'Bureau of Engraving and Printing (BEP)' is explained in detail and with examples in the Economics edition of the Herold Financial Dictionary, which you can get from Amazon in Ebook or Paperback edition.
The Bureau of Engraving and Printing is the Treasury Department entity that actually makes the United States’ currency. Their mission centers on creating and producing American currency notes which are trusted around the world. They have a vision to be considered the world standard for securities printing. This is so that they can deliver the public and their customers with the best products that are exceptionally well designed and manufactured.
The main activities of the BEP are to print up billions of Federal Reserve notes (or dollars) every single year. They then deliver these to the Federal Reserve System for distribution into the economy. It is the Federal Reserve that exists to be the American central bank. They bear the responsibility to be certain that sufficient coins and bills currency are in active circulation. The BEP handles all of the U.S. printed bills but does not make any coins. United States coins are always minted at the U.S. Mint.
When various federal agencies have concerns or questions about document security, they turn to the BEP for help and advice. The BEP also engages in research and development for improving their utilization of automation processes in production. They are always seeking out technologies to deter counterfeiters of U.S. currency and security documents as well.

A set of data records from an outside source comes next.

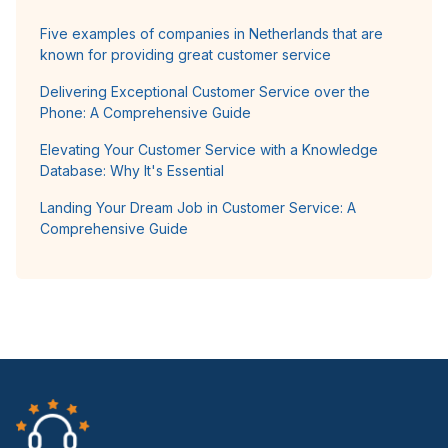
Five examples of companies in Netherlands that are
known for providing great customer service
Delivering Exceptional Customer Service over the
Phone: A Comprehensive Guide
Elevating Your Customer Service with a Knowledge
Database: Why It's Essential
Landing Your Dream Job in Customer Service: A
Comprehensive Guide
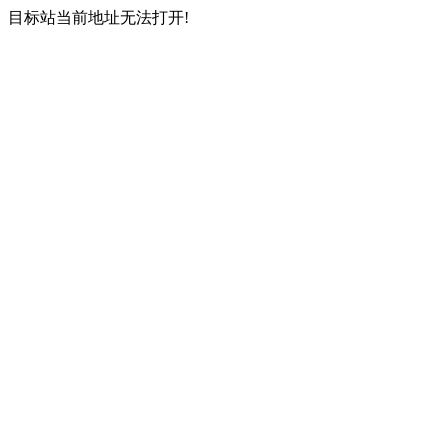
目标站当前地址无法打开!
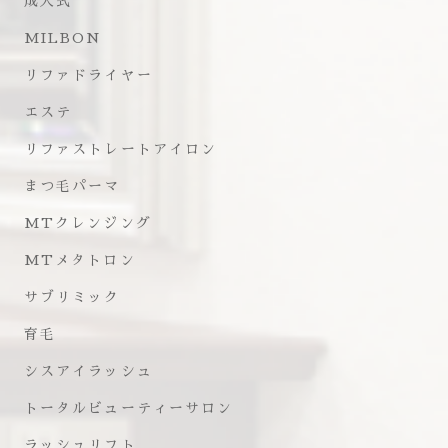
成人式
MILBON
リファドライヤー
エステ
リファストレートアイロン
まつ毛パーマ
MTクレンジング
MTメタトロン
サブリミック
育毛
シスアイラッシュ
トータルビューティーサロン
ラッシュリフト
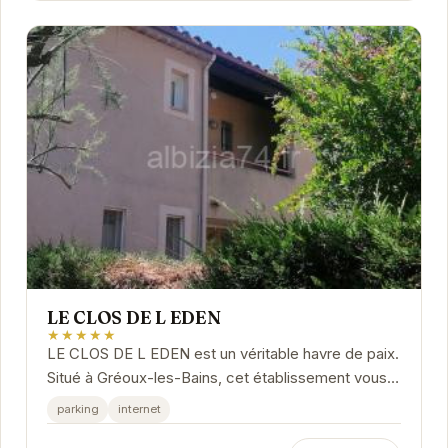
LE CLOS DE L EDEN
★★★★★
LE CLOS DE L EDEN est un véritable havre de paix.
Situé à Gréoux-les-Bains, cet établissement vous
propose un séjour calme et ressourçant.
parking
internet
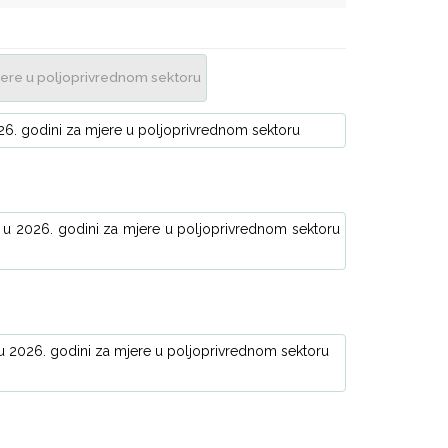
mjere u poljoprivrednom sektoru
026. godini za mjere u poljoprivrednom sektoru
o u 2026. godini za mjere u poljoprivrednom sektoru
 u 2026. godini za mjere u poljoprivrednom sektoru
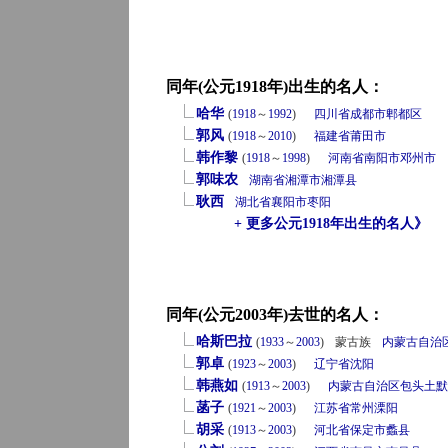
同年(公元1918年)出生的名人：
哈华
(
1918
～
1992
)
四川省
成都市
郫都区
郭风
(
1918
～
2010
)
福建省
莆田市
韩作黎
(
1918
～
1998
)
河南省
南阳市
邓州市
郭味农
湖南省
湘潭市
湘潭县
耿西
湖北省
襄阳市
枣阳
+ 更多公元1918年出生的名人》
同年(公元2003年)去世的名人：
哈斯巴拉
(
1933
～
2003
)
蒙古族
内蒙古自治
郭卓
(
1923
～
2003
)
辽宁省
沈阳
韩燕如
(
1913
～
2003
)
内蒙古自治区
包头
土默
菡子
(
1921
～
2003
)
江苏省
常州
溧阳
胡采
(
1913
～
2003
)
河北省
保定市
蠡县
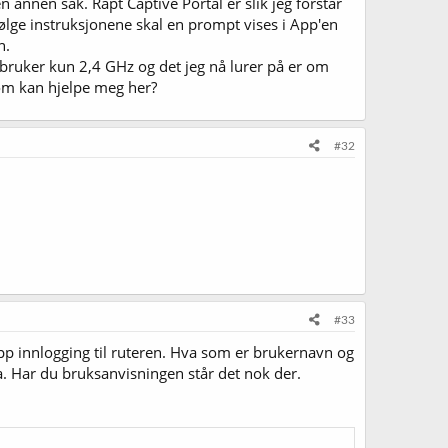
n annen sak. Rapt Captive Portal er slik jeg forstår
Ifølge instruksjonene skal en prompt vises i App'en
n.
 bruker kun 2,4 GHz og det jeg nå lurer på er om
som kan hjelpe meg her?
#32
#33
 opp innlogging til ruteren. Hva som er brukernavn og
. Har du bruksanvisningen står det nok der.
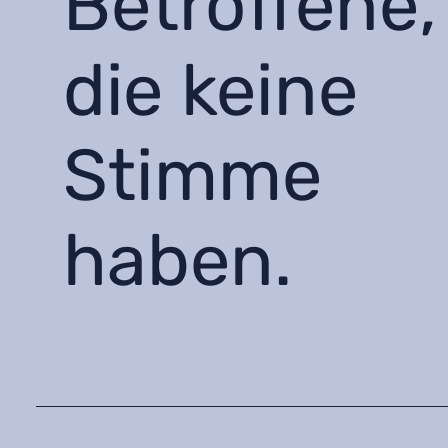
Betroffene,
die keine
Stimme
haben.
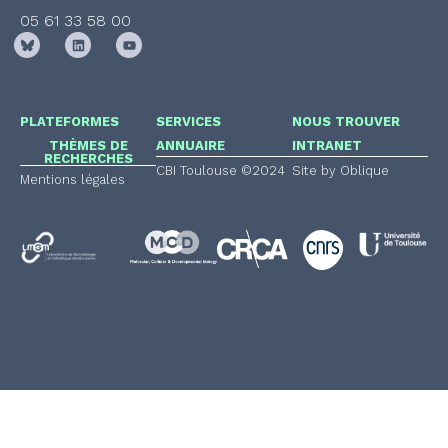
05 61 33 58 00
PLATEFORMES
SERVICES
NOUS TROUVER
THÈMES DE
ANNUAIRE
INTRANET
RECHERCHES
CBI Toulouse ©2024
Site by Oblique
Mentions légales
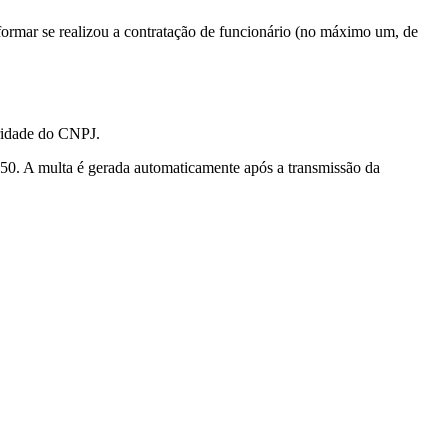
formar se realizou a contratação de funcionário (no máximo um, de
aridade do CNPJ.
$ 50. A multa é gerada automaticamente após a transmissão da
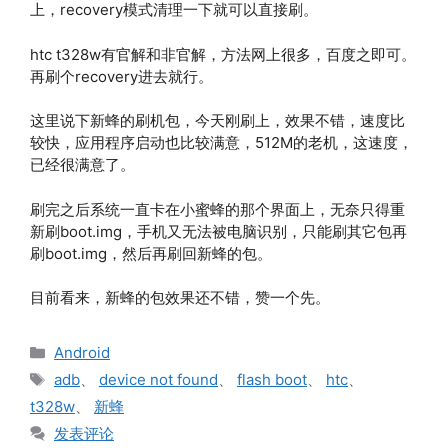
上，recovery模式清理一下就可以直接刷。
htc t328w有官解和非官解，方法网上很多，百度之即可。
再刷个recovery进去就行。
这里说下新蜂的刷机包，今天刚刷上，效果不错，速度比
较快，应用程序启动也比较满意，512M的老机，这速度，
已经很满意了。
刷完之后系统一直卡在小蜜蜂的那个界面上，无奈只得重
新刷boot.img，手机又无法被电脑识别，只能刷其它包再
刷boot.img，然后再刷回新蜂的包。
目前看来，新蜂的包效果还不错，赞一个先。
分
Android
类
标
adb
、
device not found
、
flash boot
、
htc
、
签
t328w
、
新蜂
发表评论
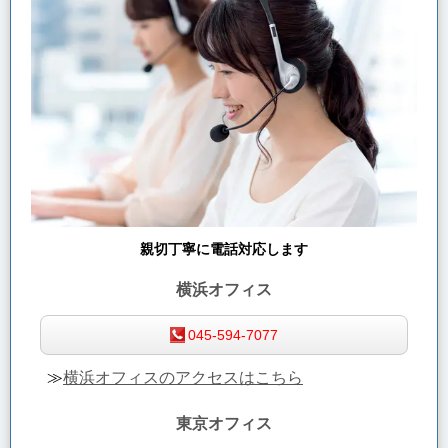
親切丁寧に電話対応します
横浜オフィス
045-594-7077
≫
横浜オフィスのアクセスはこちら
東京オフィス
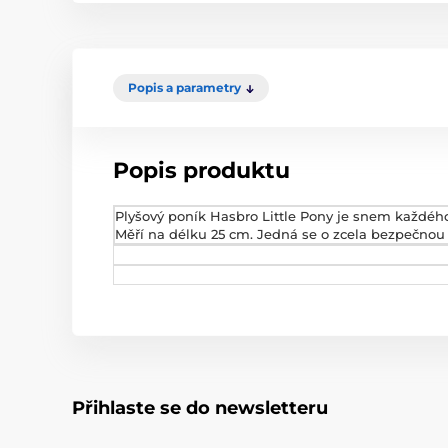
Popis a parametry
Popis produktu
Plyšový poník Hasbro Little Pony je snem každého
Měří na délku 25 cm. Jedná se o zcela bezpečnou h
Přihlaste se do newsletteru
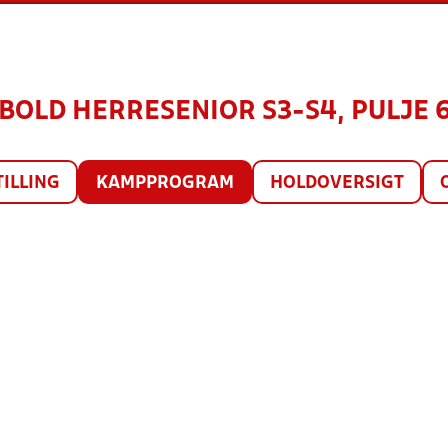
BOLD HERRESENIOR S3-S4, PULJE 6
TILLING
KAMPPROGRAM
HOLDOVERSIGT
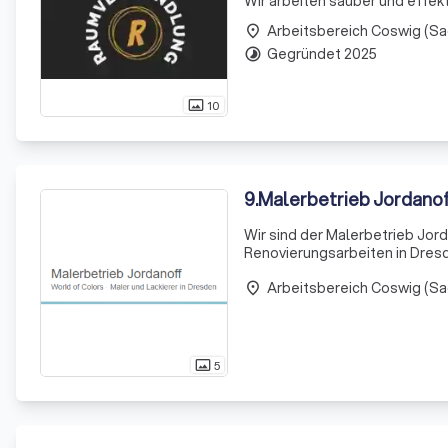
Wir arbeiten sauber und effek
Arbeitsbereich Coswig (S
place
Gegründet 2025
timelapse
10
photo_size_select_actual
9
.
Malerbetrieb Jordano
Wir sind der Malerbetrieb Jor
Renovierungsarbeiten in Dres
die sich durch ihre Sorgfalt, P
Arbeitsbereich Coswig (S
Kunden
place
5
photo_size_select_actual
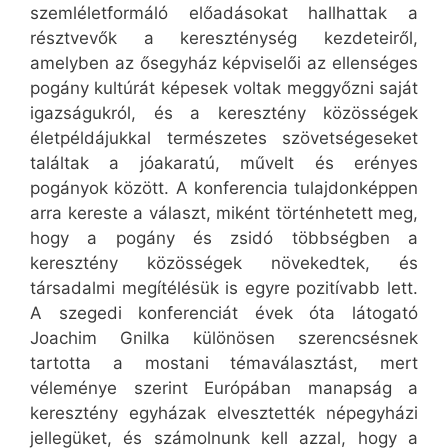
szemléletformáló előadásokat hallhattak a
résztvevők a kereszténység kezdeteiről,
amelyben az ősegyház képviselői az ellenséges
pogány kultúrát képesek voltak meggyőzni saját
igazságukról, és a keresztény közösségek
életpéldájukkal természetes szövetségeseket
találtak a jóakaratú, művelt és erényes
pogányok között. A konferencia tulajdonképpen
arra kereste a választ, miként történhetett meg,
hogy a pogány és zsidó többségben a
keresztény közösségek növekedtek, és
társadalmi megítélésük is egyre pozitívabb lett.
A szegedi konferenciát évek óta látogató
Joachim Gnilka különösen szerencsésnek
tartotta a mostani témaválasztást, mert
véleménye szerint Európában manapság a
keresztény egyházak elvesztették népegyházi
jellegüket, és számolnunk kell azzal, hogy a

It is no understatement to say that currency creation at the BEP offices has changed drastically from its origins in 1862. In those early years, they used the basement in the Treasury building. Here a handful of individuals worked with hand cranked machines to print and separate notes. Today’s BEP does not engage in an easy process or job.
Nowadays making the currency bills takes greatly skilled and expertly trained craftspeople who work with specially designed equipment. They utilize both sophisticated and world leading technology alongside the time tested old world printing methods. Producing the currency takes numerous specific steps. This starts with designing, engraving, and making the plates. The specially sourced paper is then plate printed and inspected. Bills are numbered and re-inspected again before being packaged and shipped to their customer the Federal Reserve Bank.
The Bureau of Engraving and Printing also offers redemption of mutilated currency services and the sale of shredded currency. BEP will redeem such mutilated currency for free for the public. If the bills are so damaged that the value can not be conclusively determined, they can be sent on to the BEP so that their trained experts can examine them. After their determination is made, they will redeem the currency for full face value.
They accept currency that has been mutilated by water, fire, chemicals, or explosives; deterioration or petrification from burying; or insect, animal, or rodent damage. Bills missing security features are also treated as mutilated. For them to consider these bills without supporting documentation and explanations for what happened, at least half of the note has to be identifiable as American currency and remain.
If less than 50% is present, Treasury will require proof that the rest of the currency has been destroyed. Each year the department examines 30,000 mutilated currency claims and redeems them for more than $30 million.
The BEP also sells bags of shredded currency as novelty souvenir items. The Fort Worth and Washington, D.C. BEP visitor centers offer them in pre-packed small amounts for those who just want to have some. The D.C. visitor center and online store of the BEP also sell larger five pound bags of such shredded currency. In order to obtain larger quantities, individuals must get permission from the Treasury department and obtain them from one of the Federal Reserve Banks.